Dans les rues tortueuses des bas fonds de Bowerstone, un jeune enfant et sa soeur aînée déambulent, en quête de quelques pièces. Fable 2 débute comme un sombre conte des frères Grimm, même si la cruauté originelle du récit est quelque peu édulcorée par l’enthousiasme des deux jeunes protagonistes.
Avec son esthétique du Moyen Age fantastique très inspirée par les dessins animés, Fable 2 reprend à son compte tous les archétypes du jeu d’aventure, à commencer par un schéma actantiel des plus rudimentaires.
Dans le jeu, chaque personnage remplit un rôle-type, bien identifié : Thérésa, le destinateur, guide le héros, quand des adjuvants, bonhommes, ironiques ou cyniques, viennent l’aider. La trame narrative, lutte atemporelle du bien et du mal, est aussi ponctuée par des étapes traditionnelles du conte, dont le passage par le “négatif”, aussi bien réel, que symbolique. Au fil de l’aventure, le héros est enfin guidé par une traînée lumineuse, qui constitue les rails immatériels de sa destinée.
Contrairement à ce que pense Peter Molyneux, cette approche, ancrée dans une tradition, et finalement assez dirigiste, ne saurait être meilleure ou pire que celle, libertaire, d’Oblivion, titre de référence du studio Bethesda. Il n’y a pas de monopole de l’heroic fantasy, comme il ne saurait encore y avoir d’école européenne du jeu de rôle.
Par ailleurs, si la philosophie générale du jeu est plutôt cohérente, la confirmation du système manichéen de bonté/méchanceté est un archaïsme. Le seul intérêt symbolique de ce procédé est que personnage, sorte de portrait de Dorian Gray virtuel, porte tous les stigmates des choix et des actions passées.
Très porté vers l’action, au détriment de la réflexion, Fable 2 ne réalise pas non plus, à la différence d’un bon épisode de Zelda, la meilleure alchimie possible entre aventure et réflexion. A partir de sa trame élementaire, Fable propose toutefois quelques innovations. Le jeu superpose d’abord les modes de narration, dans une mise en scène assez baroque : du narrateur omniscient au barde qui chante les exploits, l’histoire se raconte à plusieurs voix. Les concepteurs ont également su jouer avec les différentes temporalités. De l’enfance à la vieillesse, les (més)aventures du personnage principal sont narrées dans un temps long, oscillant entre diastole et systole temporelle. Les concepteurs ont aussi su attiser l’intérêt du joueur, en faisant en sorte que la fin de la quête héroïque ne coïncide plus avec la fin du jeu.
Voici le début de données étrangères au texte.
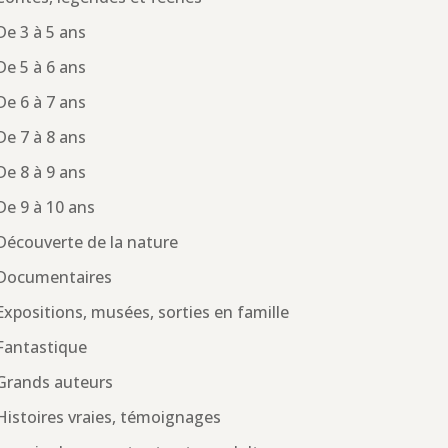
De 3 à 5 ans
De 5 à 6 ans
De 6 à 7 ans
De 7 à 8 ans
De 8 à 9 ans
De 9 à 10 ans
Découverte de la nature
Documentaires
Expositions, musées, sorties en famille
Fantastique
Grands auteurs
Histoires vraies, témoignages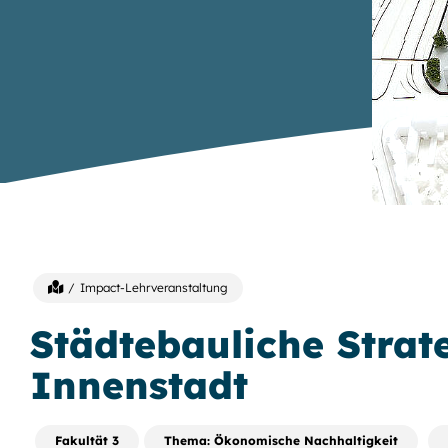
Impact-Lehrveranstaltung
Städtebauliche Strat
Innenstadt
Fakultät 3
Thema: Ökonomische Nachhaltigkeit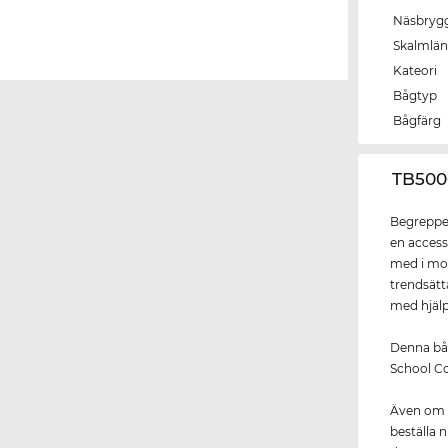
Näsbryg
Skalmlä
Kateori
Bågtyp
Bågfärg
‌TB50
Begreppet
en access
med i mo
trendsät
med hjälp
Denna båg
School Coo
Även om
beställa n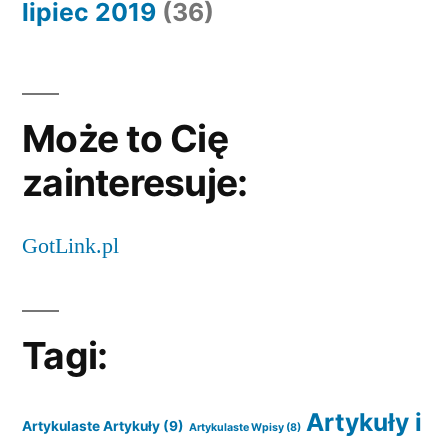
lipiec 2019
(36)
Może to Cię
zainteresuje:
GotLink.pl
Tagi:
Artykuły i
Artykulaste Artykuły
(9)
Artykulaste Wpisy
(8)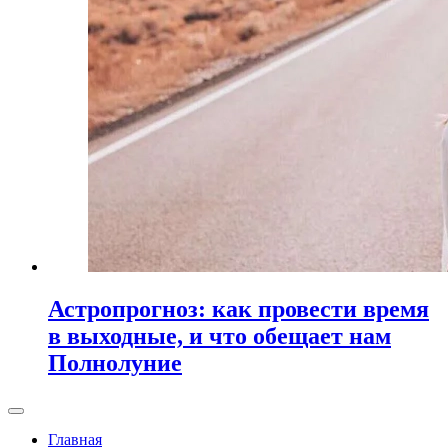
Астропрогноз: как провести время
в выходные, и что обещает нам
Полнолуние
Главная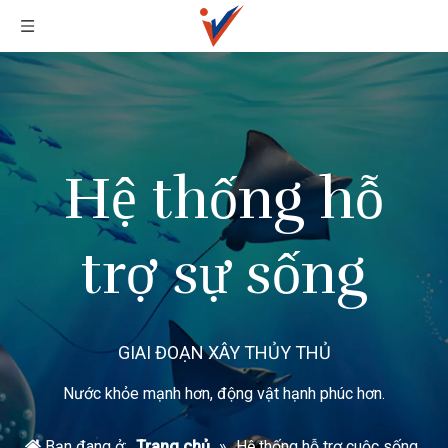
Hệ thống hỗ
trợ sự sống
GIAI ĐOẠN XÂY THỦY THỦ
Nước khỏe mạnh hơn, động vật hạnh phúc hơn.
Bạn đang ở:
Trang chủ
»
Hệ thống hỗ trợ cuộc sống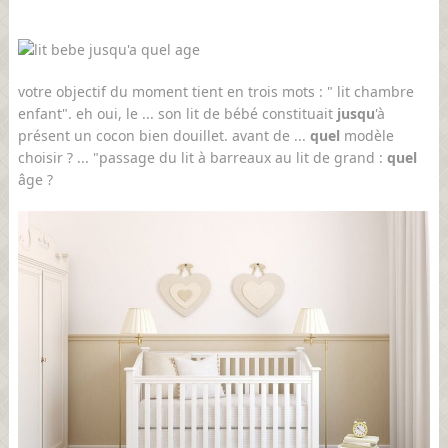
votre objectif du moment tient en trois mots : " lit chambre
enfant". eh oui, le ... son lit de bébé constituait
jusqu
'à
présent un cocon bien douillet. avant de ...
quel
modèle
choisir ? ... "passage du lit à barreaux au lit de grand :
quel
âge ?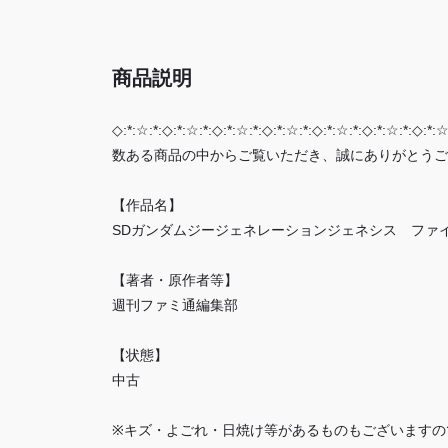
商品説明
◇:*:☆:*:◇:*:☆:*:◇:*:☆:*:◇:*:☆:*:◇:*:☆:*:◇:*:☆:*:◇:*:☆
数ある商品の中からご覧いただき、誠にありがとうご
【作品名】
SDガンダムジージェネレーションジェネシス ファ
【著者・原作者等】
週刊ファミ通編集部
【状態】
中古
※キズ・よごれ・日焼け等があるものもございますの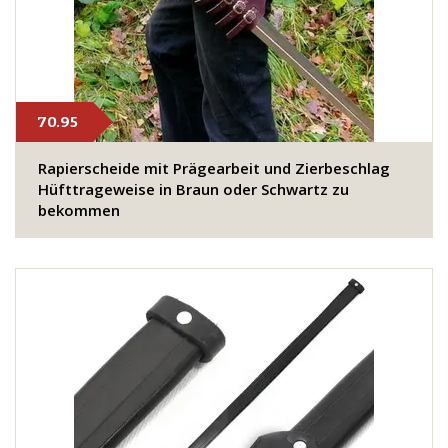
70.95
Rapierscheide mit Prägearbeit und Zierbeschlag
Hüfttrageweise in Braun oder Schwartz zu
bekommen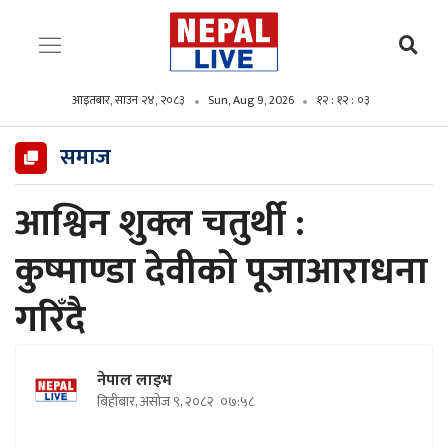
आइतबार, साउन २४, २०८३
Sun, Aug 9, 2026
१२ : १२ : ०४
समाज
आश्विन शुक्ल चतुर्थी :
कुष्माण्डा देवीको पूजाआराधना
गरिँदै
नेपाल लाइभ
बिहीबार, असोज ९, २०८२
०७:५८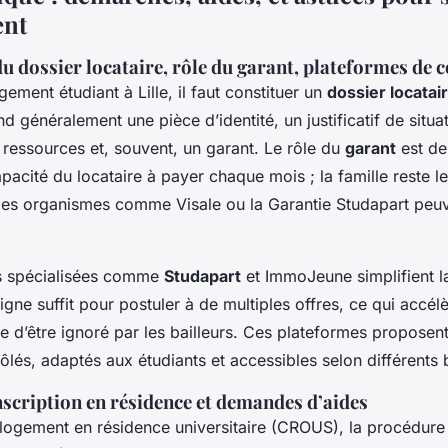
ent
u dossier locataire, rôle du garant, plateformes de 
gement étudiant à Lille, il faut constituer un
dossier locatai
 généralement une pièce d’identité, un justificatif de situat
de ressources et, souvent, un garant. Le rôle du
garant
est de
capacité du locataire à payer chaque mois ; la famille reste le
des organismes comme Visale ou la Garantie Studapart peuv
s spécialisées comme
Studapart
et ImmoJeune simplifient l
ligne suffit pour postuler à de multiples offres, ce qui accél
que d’être ignoré par les bailleurs. Ces plateformes proposen
lés, adaptés aux étudiants et accessibles selon différents
nscription en résidence et demandes d’aides
 logement en résidence universitaire (CROUS), la procédure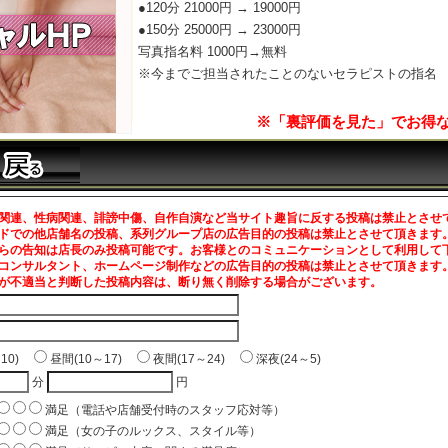
●120分 21000円 → 19000円
●150分 25000円 → 23000円
写真指名料 1000円→無料
※今までご担当されたことのないセラピストの指名
※「裏評価を見た」でお得
関連、性病関連、誹謗中傷、自作自演など当サイト趣旨に反する投稿は禁止とさせ
ドでの他店舗名の投稿、系列グループ店の広告目的の投稿は禁止とさせて頂きます
らの告知は店長のみ投稿可能です。お客様とのコミュニケーションとして利用して
コンサルタント、ホームページ制作などの広告目的の投稿は禁止とさせて頂きます
が不適当と判断した投稿内容は、断り無く削除する場合がございます。
～10)
昼間(10～17)
夜間(17～24)
深夜(24～5)
分
円
満足（電話や店舗受付時のスタッフ応対等）
満足（女の子のルックス、スタイル等）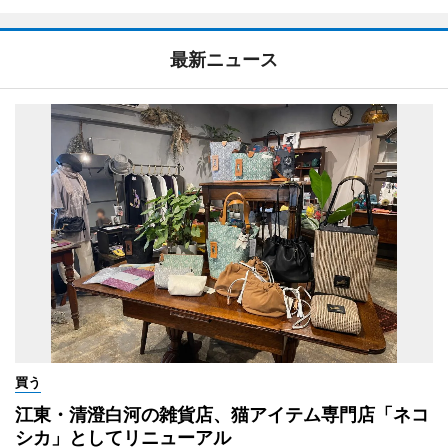
最新ニュース
買う
江東・清澄白河の雑貨店、猫アイテム専門店「ネコ
シカ」としてリニューアル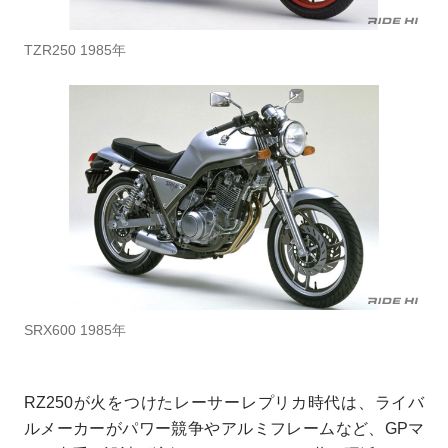
TZR250 1985年
SRX600 1985年
RZ250が火をつけたレーサーレプリカ時代は、ライバ
ルメーカーがパワー競争やアルミフレームなど、GPマ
Héritée du premier volet de Fable, la mécanique de jeu accorde, de manière assez efficace, la part belle aux aspects sociaux. Pour parvenir à ses fins, le héros ne doit pas seulement maîtriser la magie ou le maniement de l’épée. Il doit aussi apprendre une autre grammaire élémentaire, celle du comportement. Certaines phases de jeu, où il faut séduire, convaincre ou terroriser, sont ainsi très proches des simulations ludiques, comme les Sims. Avec la possibilité de la propriété et des activités commerciales, Fable se mue aussi en proto-simulation de gestion.
Cette cohabitation de genres a priori disparates serait plutôt bienvenue, si elle ne s’inscrivait pas dans une conception nouvelle de l’économie du jeu de rôle. Dans un souci d’ergonomie, la gestion globale de la vie du héros est grandement simplifiée : gestionnaire de quêtes, liste des objets et des capacités. Mais avec cette interface, Fable 2 bannit tout un pan de la mécanique de jeu traditionnelle : la construction progressive d’un personnage. Si le héros peut se parer de mille accoutrements, il n’en demeure pas moins, dans la création de Lionhead, une essence monolithique qui ne meurt jamais.La simplification est encore plus réductrice avec le système de quêtes : dès qu’il le souhaite, le joueur est téléporté, séance tenante, sur les lieux de l’aventure choisie. Avec cette vision parcellaire et utilitariste du monde, Fable produit trop souvent une expérience de jeu stroboscopique.